Thursday night's lineup could be one of the best in the last few years. Evansville and Northern Iowa are tough, defensively. Missouri State, the biggest disappointment of the season, still features the most talented player in the field (forward Alize Johnson) and a head coach with a lot of pressure to win (Paul Lusk). Valparaiso coach Matt Lottich said in July his team would be a lot better in February than in November, and has been proven right.
If the sixth-seeded Sycamores beat third-seeded Illinois State Friday, it will give every team in the Valley 14 or more wins for the first time. That kind of balance bodes well for chaos at a win-or-go-home event.
No. 3 — History on Salukis' side
SIU faltered badly in its last two regular-season games, losing by 19 at home to Loyola and by 31 at Evansville, but history is on the Salukis' side for a rebound in St. Louis.
The second seed has lost its first game at the tournament only once in the last 27 years (a combined 53-1). The No. 2 seed has also won the tournament more than any other seed since it moved to a neutral floor (10 times). SIU is also 3-1 this season against the two teams it might play in Friday's quarterfinals, 2-0 against Missouri State and 1-1 against Valparaiso.
No. 4 — Injuries could play major role
During the non-conference season, injuries knocked out starters/projected starters for 63 games, including the 18 left by Saluki forward Thik Bol's knee injury. Evansville's Ryan Taylor, a first team all-conference pick, missed some time. Loyola guards Ben Richardson (10 games with a broken hand) and Custer (five games for sprained ankle) also missed some time, but things are looking up for most of the league.

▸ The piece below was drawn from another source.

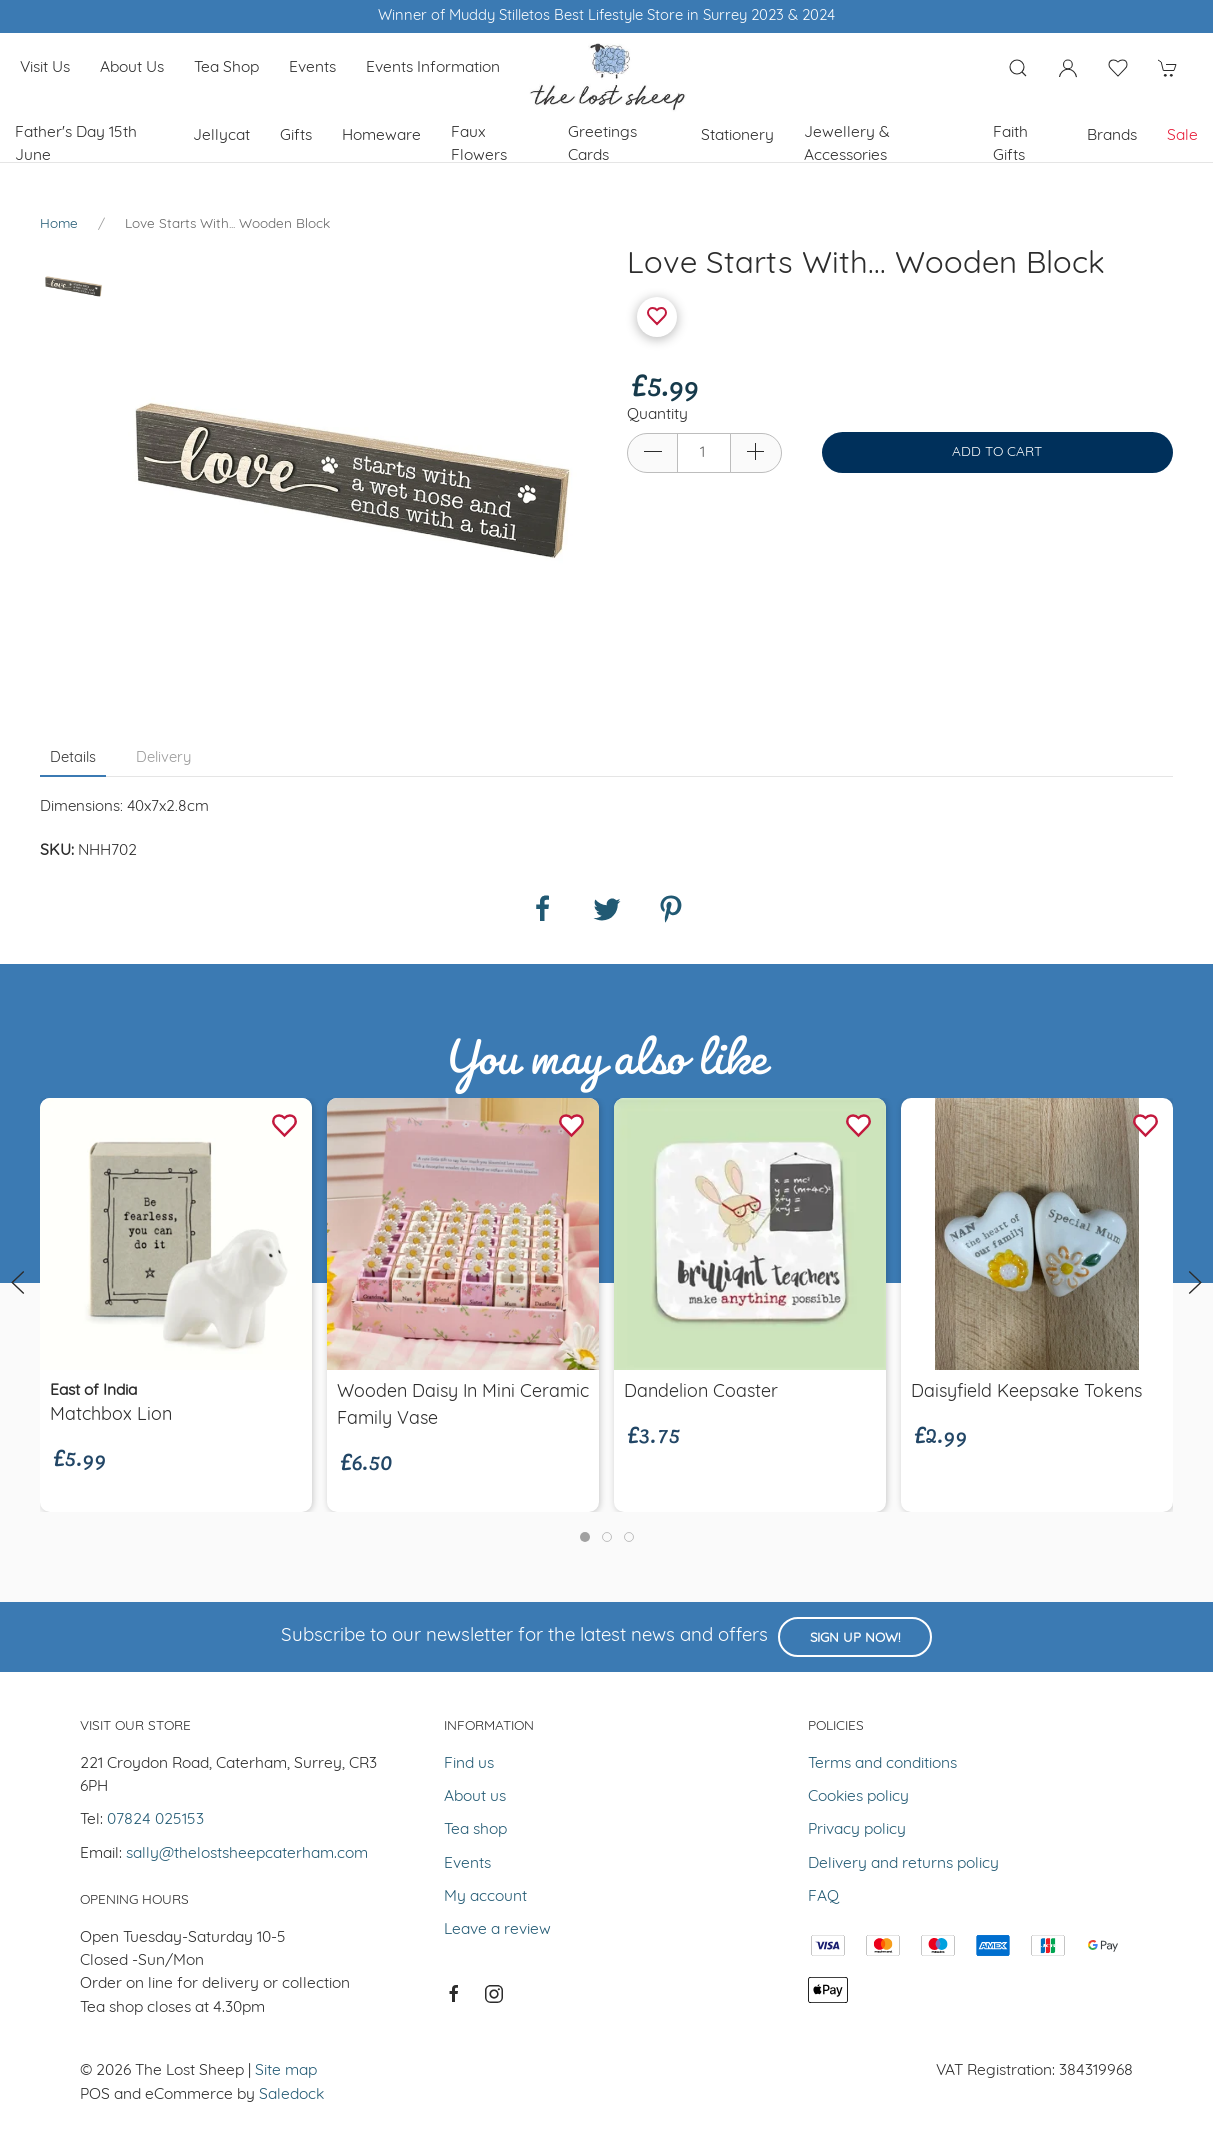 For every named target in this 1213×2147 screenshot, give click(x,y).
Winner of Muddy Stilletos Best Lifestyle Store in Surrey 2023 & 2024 (606, 16)
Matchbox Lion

SIU got forward Jonathan Wiley back after he missed 10 games with a knee injury, and Smith returned for the Purple Aces on Saturday. Bradley could be without starting point guard Darrell Brown, according to Braves coach Brian Wardle, for their tournament opener Friday, and Missouri State could be down forwards Reggie Scurry, Abdul Fofana and guard Ronnie Rousseau III, but everyone else will be as healthy as they've been going into the event.
No. 5 — Your team could be the home team at the Scottrade Center
Walk-up sales will make a big difference in the attendance at this weekend's event, but in mid-February, Illinois State and Northern Iowa's fans showed the most initiative to try to make the Scottrade Center their homecourt.
Redbird fans and donors bought a league-high 475 all-session tickets from the school, according to ticket sale numbers released by the Valley, while Northern Iowa fans bought 300. Both paled in comparison to Wichita State's following, which bought 1,354 all-session tickets before the bracket was announced. Every MVC program is required to buy 225 all-session tickets from the league, which they can sell to the public, give to donors, or do a mix of both.
SIU fans bought 250 all-session tickets after buying 358 last season, when the Salukis were the fourth seeds and beat Loyola in the quarterfinals before losing to Illinois State. SIU's second-place finish this season was its best since winning the regular-season title in 2007.